RECORDED DATA Start Marker
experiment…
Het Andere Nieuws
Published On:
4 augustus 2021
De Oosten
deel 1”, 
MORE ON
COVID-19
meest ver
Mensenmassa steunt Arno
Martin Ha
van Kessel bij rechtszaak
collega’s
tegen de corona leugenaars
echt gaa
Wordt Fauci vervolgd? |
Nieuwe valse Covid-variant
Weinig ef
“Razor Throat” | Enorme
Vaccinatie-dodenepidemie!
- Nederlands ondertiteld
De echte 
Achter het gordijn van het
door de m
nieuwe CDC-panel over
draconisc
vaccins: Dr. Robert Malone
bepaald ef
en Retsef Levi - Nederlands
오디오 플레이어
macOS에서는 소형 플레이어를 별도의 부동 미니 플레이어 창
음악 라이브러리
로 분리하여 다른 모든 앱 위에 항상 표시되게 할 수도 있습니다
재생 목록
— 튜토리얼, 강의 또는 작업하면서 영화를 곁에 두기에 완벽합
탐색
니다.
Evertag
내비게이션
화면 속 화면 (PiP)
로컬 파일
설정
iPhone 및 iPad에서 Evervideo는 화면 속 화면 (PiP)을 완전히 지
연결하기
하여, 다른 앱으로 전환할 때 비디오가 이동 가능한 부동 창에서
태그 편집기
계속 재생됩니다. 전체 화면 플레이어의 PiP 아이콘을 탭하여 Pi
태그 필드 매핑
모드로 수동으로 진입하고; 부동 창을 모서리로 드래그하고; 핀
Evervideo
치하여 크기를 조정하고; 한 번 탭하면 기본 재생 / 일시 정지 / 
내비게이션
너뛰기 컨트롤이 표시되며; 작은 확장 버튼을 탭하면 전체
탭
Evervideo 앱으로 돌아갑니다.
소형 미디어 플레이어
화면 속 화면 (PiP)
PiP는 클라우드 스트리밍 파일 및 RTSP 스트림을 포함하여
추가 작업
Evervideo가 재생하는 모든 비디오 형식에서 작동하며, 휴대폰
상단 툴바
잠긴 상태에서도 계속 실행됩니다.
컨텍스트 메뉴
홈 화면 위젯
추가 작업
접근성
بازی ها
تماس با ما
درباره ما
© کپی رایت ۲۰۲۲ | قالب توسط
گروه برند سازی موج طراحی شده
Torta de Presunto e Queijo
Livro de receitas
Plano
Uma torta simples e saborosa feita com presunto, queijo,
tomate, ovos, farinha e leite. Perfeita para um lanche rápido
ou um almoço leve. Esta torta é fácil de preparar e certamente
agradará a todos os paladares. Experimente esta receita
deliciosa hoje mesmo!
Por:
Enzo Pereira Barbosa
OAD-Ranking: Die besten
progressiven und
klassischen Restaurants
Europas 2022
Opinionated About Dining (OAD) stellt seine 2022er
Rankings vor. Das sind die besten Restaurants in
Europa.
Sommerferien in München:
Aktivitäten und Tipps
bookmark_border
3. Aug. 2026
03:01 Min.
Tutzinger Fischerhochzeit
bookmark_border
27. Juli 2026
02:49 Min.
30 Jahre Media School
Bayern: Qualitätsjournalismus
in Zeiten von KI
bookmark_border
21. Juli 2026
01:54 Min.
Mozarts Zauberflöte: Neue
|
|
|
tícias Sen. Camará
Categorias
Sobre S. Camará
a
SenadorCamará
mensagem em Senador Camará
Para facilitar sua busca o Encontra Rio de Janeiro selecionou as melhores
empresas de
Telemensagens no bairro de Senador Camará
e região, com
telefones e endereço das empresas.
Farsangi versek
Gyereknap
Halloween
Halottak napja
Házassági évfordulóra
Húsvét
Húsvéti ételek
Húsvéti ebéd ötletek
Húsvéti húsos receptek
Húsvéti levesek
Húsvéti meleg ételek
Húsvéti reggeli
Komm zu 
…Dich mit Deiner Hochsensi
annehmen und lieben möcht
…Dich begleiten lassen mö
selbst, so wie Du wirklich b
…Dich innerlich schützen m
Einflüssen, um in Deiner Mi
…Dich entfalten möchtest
RECORDED DATA End Marker
RECORDED DATA Start Marker
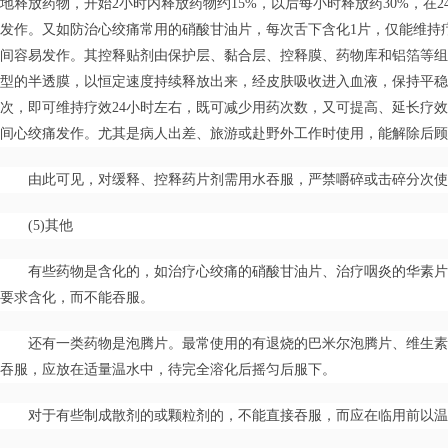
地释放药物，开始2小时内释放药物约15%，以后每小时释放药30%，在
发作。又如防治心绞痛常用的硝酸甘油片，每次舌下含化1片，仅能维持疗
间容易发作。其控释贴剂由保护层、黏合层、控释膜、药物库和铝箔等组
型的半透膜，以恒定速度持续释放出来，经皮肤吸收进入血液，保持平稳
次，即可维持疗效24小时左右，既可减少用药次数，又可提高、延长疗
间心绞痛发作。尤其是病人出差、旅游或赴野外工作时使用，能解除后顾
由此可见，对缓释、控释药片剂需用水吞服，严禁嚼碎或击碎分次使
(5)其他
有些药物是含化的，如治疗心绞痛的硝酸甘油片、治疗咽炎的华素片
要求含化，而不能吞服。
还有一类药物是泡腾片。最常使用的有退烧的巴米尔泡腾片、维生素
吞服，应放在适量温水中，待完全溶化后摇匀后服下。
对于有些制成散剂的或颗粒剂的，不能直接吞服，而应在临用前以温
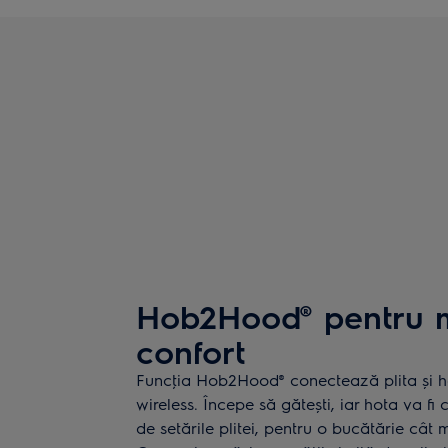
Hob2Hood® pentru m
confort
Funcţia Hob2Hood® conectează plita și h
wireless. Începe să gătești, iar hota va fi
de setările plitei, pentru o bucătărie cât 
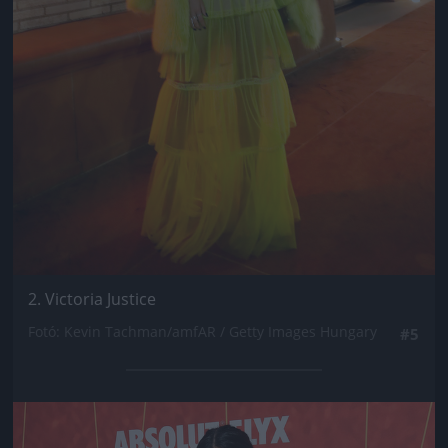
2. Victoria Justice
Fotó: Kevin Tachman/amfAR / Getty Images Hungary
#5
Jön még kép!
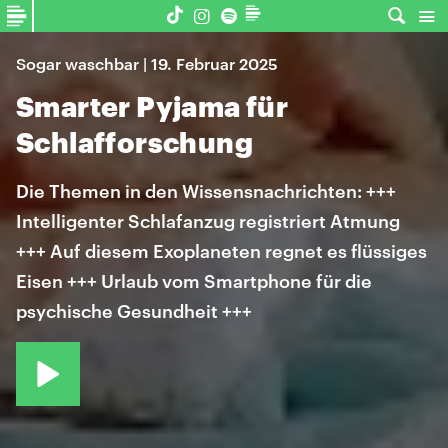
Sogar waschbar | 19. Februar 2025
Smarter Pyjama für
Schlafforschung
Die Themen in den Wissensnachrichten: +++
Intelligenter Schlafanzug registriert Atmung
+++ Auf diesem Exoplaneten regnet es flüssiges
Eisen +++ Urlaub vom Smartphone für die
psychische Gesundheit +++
RECORDED DATA End Marker
• _WORK TO COMPLETE_
Count the lines above that include the string "Húsvéti". Write only the number.

• _ANSWER SPACE_
6